I mean this book is human, and not a studied literary effort.

Just get the human viewpoint and don't criticize the words used or the sentences I construct.

I want to reach you right there alone in the room where you are reading this, and I want the suggestions, the good, the help, to soak in and I want you to pass the good you get to your brother; you won't lose a bit by so doing.


The Doctors' Most Difficult Problem

"She is all right—her only trouble is her NERVES." How often we hear that and how little does the person with steady nerves appreciate the tortures of "nerves."

A cut, a bruise, a headache, or any of the physical ailments can be quickly cured. Nature will mend the break, but tired, worn, stretched, abused nerves take time to restore. These nerve ailments call for most vigorous mental treatment.

Neurasthenia means debilitated or prostrated nerves and it shows itself first of all by worry. Worry means the inability to relax the attention from a definite fear or fancied hard luck. Worry leads to many physical and mental disorders.

Left alone this worry stage develops into an acute state and brings with it nervous prostration, and sometimes a complete collapse of the will power.

Before the acute stage of neurasthenia is reached there is noticed "brain fag," and brain fag is nature's warning signal calling upon you to take notice and change your mental habits.

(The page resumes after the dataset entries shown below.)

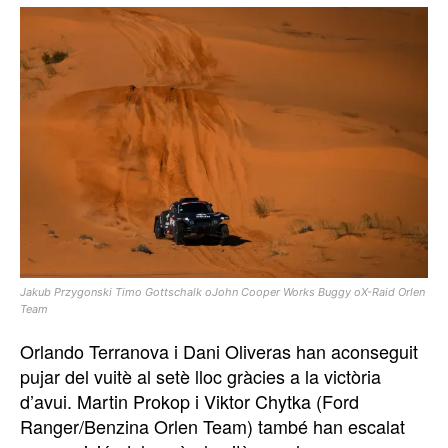
Jakub Przygonski Timo Gottschalk oJohn Cooper Works Buggy oX-Raid Orlen
Team
Orlando Terranova i Dani Oliveras han aconseguit
pujar del vuitè al setè lloc gràcies a la victòria
d’avui. Martin Prokop i Viktor Chytka (Ford
Ranger/Benzina Orlen Team) també han escalat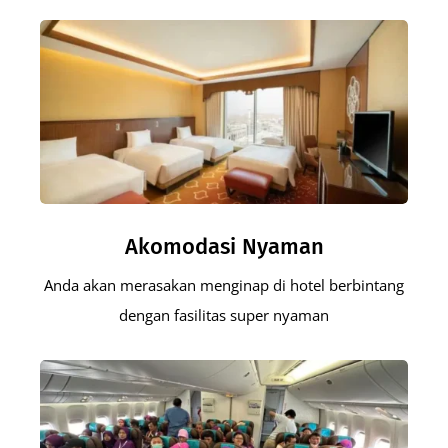
Akomodasi Nyaman
Anda akan merasakan menginap di hotel berbintang
dengan fasilitas super nyaman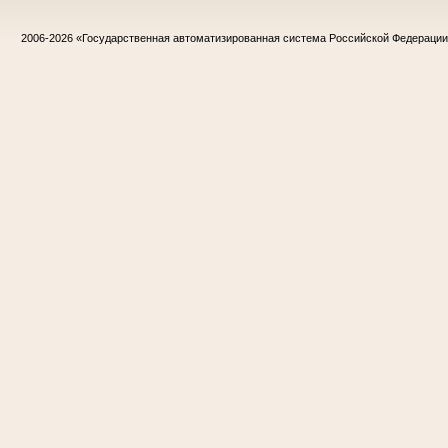
2006-2026
«Государственная автоматизированная система Российской Федераци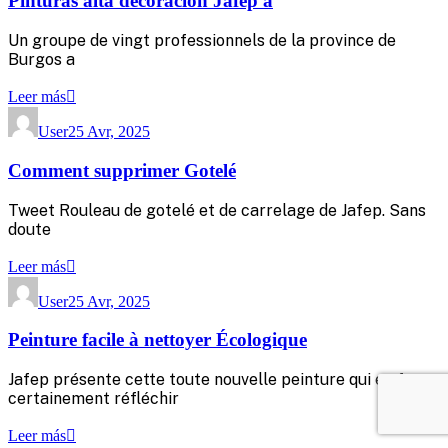
Pinturas alta decoración Jafep à
Un groupe de vingt professionnels de la province de
Burgos a
Leer más
User
25 Avr, 2025
Comment supprimer Gotelé
Tweet Rouleau de gotelé et de carrelage de Jafep. Sans
doute
Leer más
User
25 Avr, 2025
Peinture facile à nettoyer Écologique
Jafep présente cette toute nouvelle peinture qui en fera
certainement réfléchir
Leer más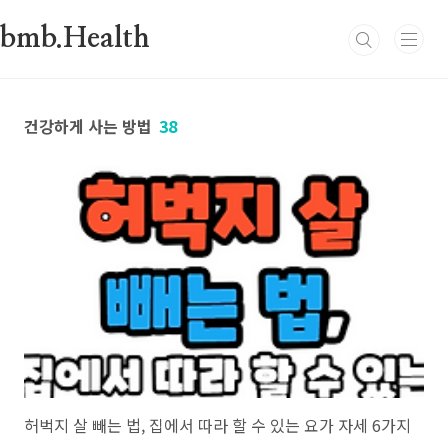
본문 바로가기
bmb.Health
건강하게 사는 방법
38
허벅지 살 빼는 법, 집에서 따라 할 수 있는 요가 자세 6가지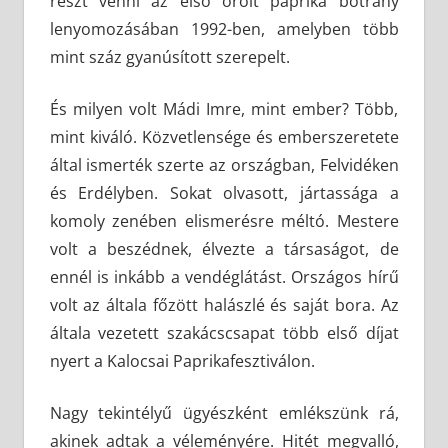
részt venni az első őrölt paprika botrány
lenyomozásában 1992-ben, amelyben több
mint száz gyanúsított szerepelt.
És milyen volt Mádi Imre, mint ember? Több,
mint kiváló. Közvetlensége és emberszeretete
által ismerték szerte az országban, Felvidéken
és Erdélyben. Sokat olvasott, jártassága a
komoly zenében elismerésre méltó. Mestere
volt a beszédnek, élvezte a társaságot, de
ennél is inkább a vendéglátást. Országos hírű
volt az általa főzött halászlé és saját bora. Az
általa vezetett szakácscsapat több első díjat
nyert a Kalocsai Paprikafesztiválon.
Nagy tekintélyű ügyészként emlékszünk rá,
akinek adtak a véleményére. Hitét megvalló,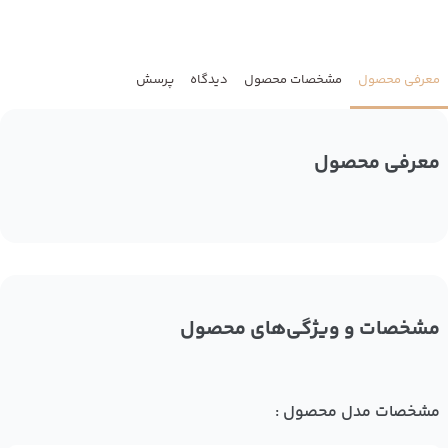
معرفی محصول
مشخصات محصول
دیدگاه
پرسش
معرفی محصول
مشخصات و ویژگی‌های محصول
مشخصات مدل محصول :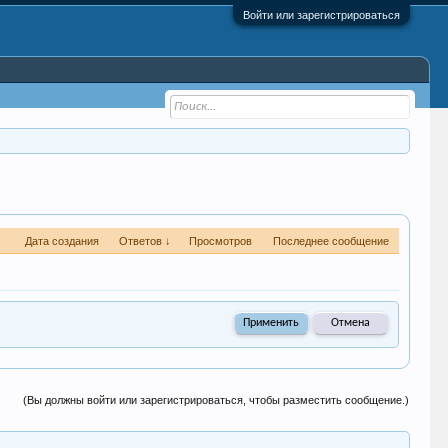
Войти или зарегистрироваться
Дата создания
Ответов ↓
Просмотров
Последнее сообщение
(Вы должны войти или зарегистрироваться, чтобы разместить сообщение.)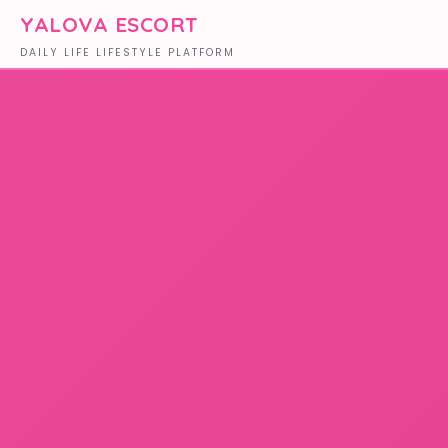
YALOVA ESCORT
DAILY LIFE LIFESTYLE PLATFORM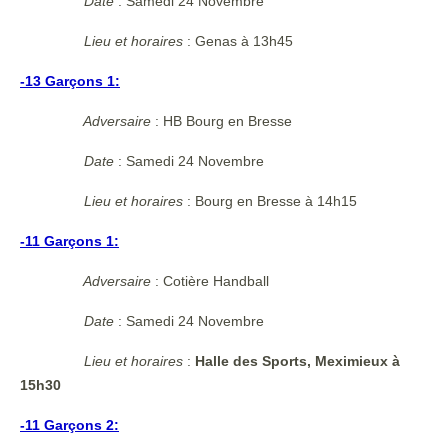
Date
: Samedi 24 Novembre
Lieu et horaires
:
Genas à 13h45
-13 Garçons 1:
Adversaire
: HB Bourg en Bresse
Date
: Samedi 24 Novembre
Lieu et horaires
:
Bourg en Bresse à 14h15
-11 Garçons 1:
Adversaire
: Cotière Handball
Date
: Samedi 24 Novembre
Lieu et horaires
:
Halle des Sports, Meximieux à
15h30
-11 Garçons 2: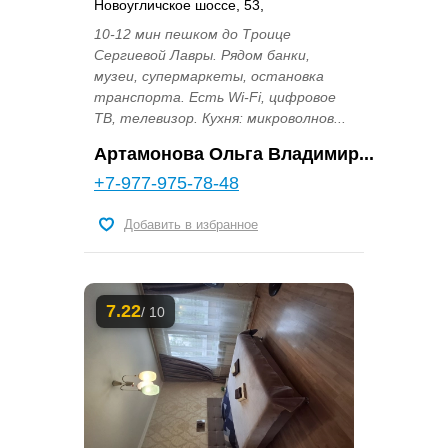
Новоугличское шоссе, 53,
10-12 мин пешком до Троице
Сергиевой Лавры. Рядом банки,
музеи, супермаркеты, остановка
транспорта. Есть Wi-Fi, цифровое
ТВ, телевизор. Кухня: микроволнов...
Артамонова Ольга Владимир...
+7-977-975-78-48
Добавить в избранное
7.22
/ 10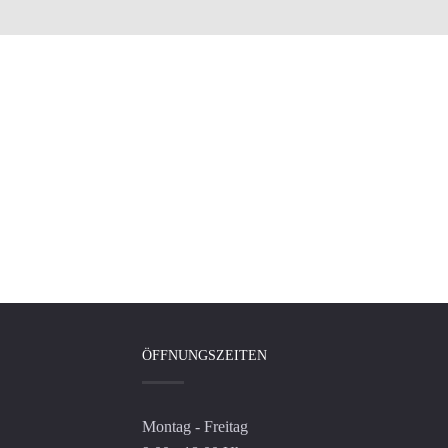
ÖFFNUNGSZEITEN
Montag - Freitag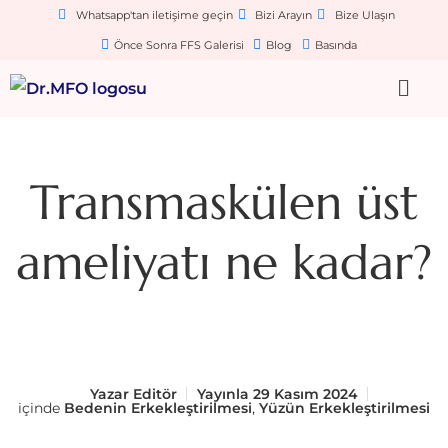
Whatsapp'tan iletişime geçin
Bizi Arayın
Bize Ulaşın
Önce Sonra FFS Galerisi
Blog
Basında
Transmaskülen üst
ameliyatı ne kadar?
Yazar
Editör
Yayınla
29 Kasım 2024
içinde
Bedenin Erkekleştirilmesi
,
Yüzün Erkekleştirilmesi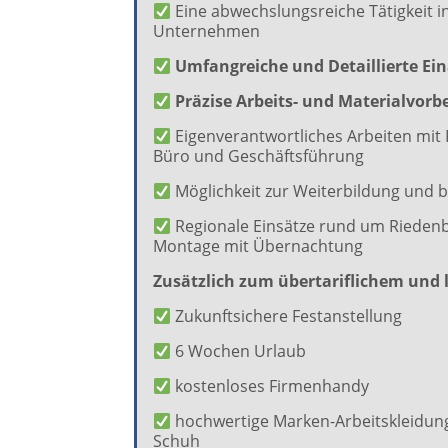
Eine abwechslungsreiche Tätigkeit i
Unternehmen
Umfangreiche und Detaillierte Ei
Präzise Arbeits- und Materialvorb
Eigenverantwortliches Arbeiten mit 
Büro und Geschäftsführung
Möglichkeit zur Weiterbildung und b
Regionale Einsätze rund um Riedenbu
Montage mit Übernachtung
Zusätzlich zum übertariflichem und l
Zukunftsichere Festanstellung
6 Wochen Urlaub
kostenloses Firmenhandy
hochwertige Marken-Arbeitskleidun
Schuh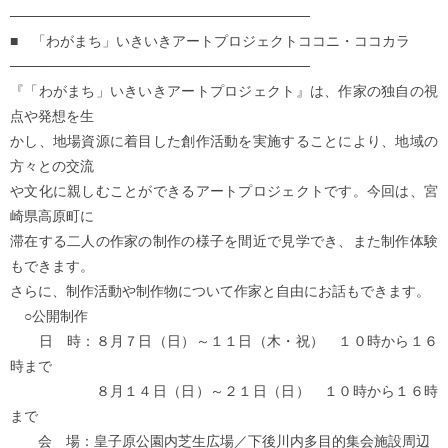
──────────────────────────────
■ 「わがまち」いきいきアートプロジェクトココニ・ココカラ
──────────────────────────────
『「わがまち」いきいきアートプロジェクト』は、作家の独自の視
点や発想を生
かし、地場資源に着目した創作活動を実施することにより、地域の
方々との交流
や文化に親しむことができるアートプロジェクトです。今回は、宮
崎県高原町に
滞在する二人の作家の制作の様子を間近で見学でき、また制作体験
もできます。
さらに、制作活動や制作物について作家と自由にお話もできます。
○公開制作
日 時：８月７日（日）～１１日（木・祝） １０時から１６
時まで
８月１４日（日）～２１日（日） １０時から１６時
まで
会 場：皇子原公園内芝生広場／下後川内多目的集会施設周辺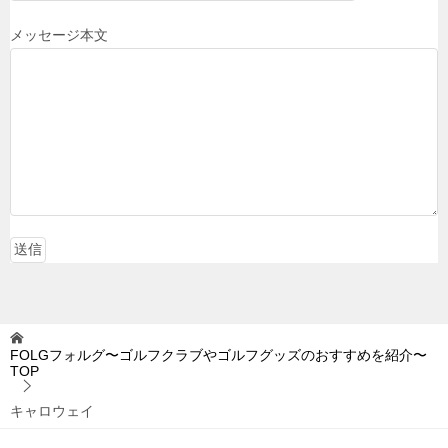
メッセージ本文
FOLGフォルグ〜ゴルフクラブやゴルフグッズのおすすめを紹介〜
TOP
キャロウェイ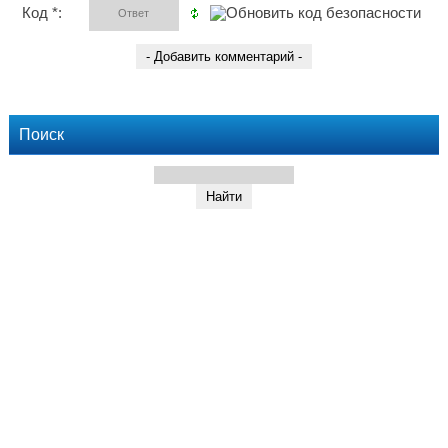
Код *:
Поиск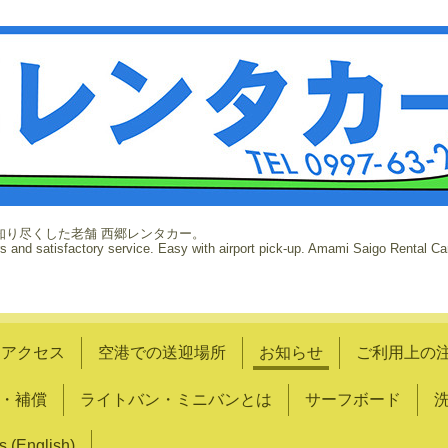
知り尽くした老舗 西郷レンタカー。
rs and satisfactory service. Easy with airport pick-up. Amami Saigo Rental Car
アクセス
空港での送迎場所
お知らせ
ご利用上の
・補償
ライトバン・ミニバンとは
サーフボード
s (English)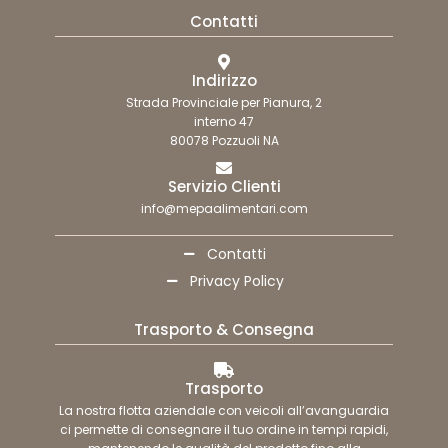
Contatti
Indirizzo
Strada Provinciale per Pianura, 2
interno 47
80078 Pozzuoli NA
Servizio Clienti
info@mepaalimentari.com
Contatti
Privacy Policy
Trasporto & Consegna
Trasporto
La nostra flotta aziendale con veicoli all’avanguardia
ci permette di consegnare il tuo ordine in tempi rapidi,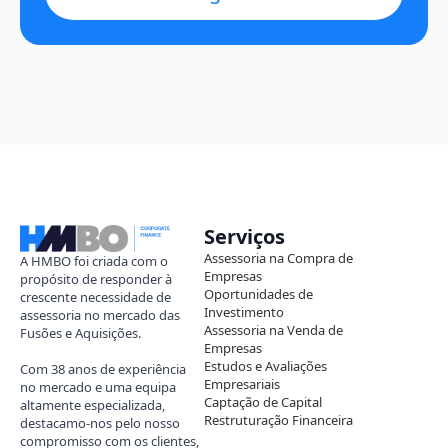
Serviços
Assessoria na Compra de
A HMBO foi criada com o
Empresas
propósito de responder à
Oportunidades de
crescente necessidade de
Investimento
assessoria no mercado das
Assessoria na Venda de
Fusões e Aquisições.
Empresas
Estudos e Avaliações
Com 38 anos de experiência
Empresariais
no mercado e uma equipa
Captação de Capital
altamente especializada,
Restruturação Financeira
destacamo-nos pelo nosso
compromisso com os clientes,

Worry sometimes develops into hysteria; again it takes the form of hypochondria or chronic blues. The hypochondriac has a chronic, morbid anxiety about personal health and personal welfare. Frequently this state is accompanied by melancholia.

Melancholia is the forks in the roads. One road leads to incurable insanity, the other to curable melancholia. Right here is where heroic action is needed by the sufferer.

Here is where the sufferer must exert his will power, change completely his mental and physical habits and his surroundings. Occupation, changed habits, taking in of confidence, faith and courage thoughts—these changes are necessary to the victim of melancholia, or he will shatter on the danger rocks and go to pieces.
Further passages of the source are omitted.